Como cualquier familia de clase media, nos acostumbramos a vivir con la mitad de todo. Yo era pequeña, ni lo sentí. Después de todo todos andaban en las mismas no? Cenando arroz con huevo frito, estudiando en colegios estatales, comprando solo la ropa necesaria en lugares que no fueran caros. Viviendo a la defensiva para que nos e desacomodara el presupuesto familiar.
No sé porque mi hermana recuerda con dolor esa época, a lo mejor el choque de estudiar en una Universidad privada y no poder estar a la par de la vida social de sus amigos le creaba conflictos. A veces solía acusar a mis padres de no haber planeado bien la familia, de que con solo dos hijos hubieran podido prodigarles más cosas y no tener que vivir así, faltando todo.
Luego las cosas cambiaron. La situación económica mejoró y mis hermanos se fueron de casa. Mis viejos se jubilaron y tuvieron más tiempo para viajar y comprar cosas innecesarias. Eran los 90´s y en casa todo parecía más nuevo, incluso llegué a creer que de verdad estábamos mejor que antes.
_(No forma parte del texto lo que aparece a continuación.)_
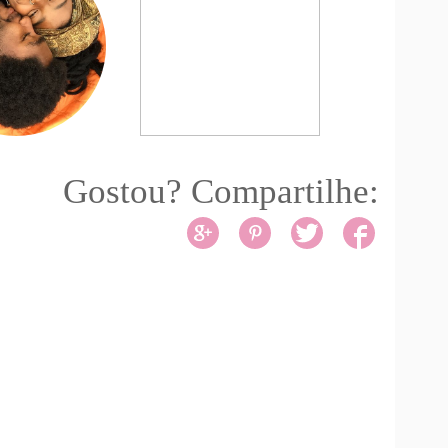
Gostou? Compartilhe: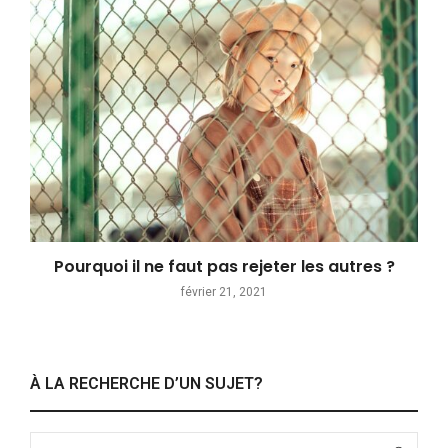
Pourquoi il ne faut pas rejeter les autres ?
février 21, 2021
À LA RECHERCHE D’UN SUJET?
Search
Que podríamos tener todo lo que antes nos "faltaba".

Para cuando yo llegué a la adolescencia fui criada como hija única con todos los beneficios económicos que ello implica. Mis hermanos se habían ido de casa a buscar su destino y yo vivía sola en un departamento equipado con todo, bajo la protección económica de mis padres, sin envidiarle nada a nadie ¿Qué más podía pedir? Aparentemente lo tenía todo.

Pero ese fue el gran problema.

El peso mas grande para iniciar algo nuevo es sentirte cómoda en el lugar donde estás.
Tuve suerte, es cierto, pero ha sido un arma de doble filo el vivir entre nubes de algodón. Para romper con eso he tenido que dar muchos pasos dolorosos. Romper las cosas que me ataban a una vida cómoda, irme. No ha sido fácil, comencé dando pasos pequeños, pero para mí fueron enormes. Pronto me daría cuenta que ambicionaba más y más cosas que ya no estaban a mi alcance viviendo sola o de mi propio esfuerzo. Extrañaba a mi familia, no podía estar mucho tiempo alejada de ellos, me sentía nada.

Sin embargo, al inicio fue fácil, estaba sola y tenía dinero como para darme todos los placeres que se me ocurrieran. Me acostumbré a eso, no lo veía como algo extraordinario, pero bajar de esa línea me provocaría grandes cambios de ánimo. Creo que me creí el cuento de que tenía la vida que todos deseaban. Que no me faltaba nada, pero fue una percepcíón errónea.
Aun ahora me siento frustrada por esa falta de efectivo, por andar midiéndome en los gastos, por no hacer las cosas que antes disfrutaba. Por estar siempre preocupada por las cuentas.

El problema de haber sido criada “sin carencias” fue que me acostumbré siempre a tenerlo todo a la mano y a ser incapaz de aceptar que un día las cosas cambian y estás como todos a la intemperie esperando el abrazo imposible de una ciudad que Te recibe con los brazos abiertos...demasiado abiertos, como para sentirte acogida.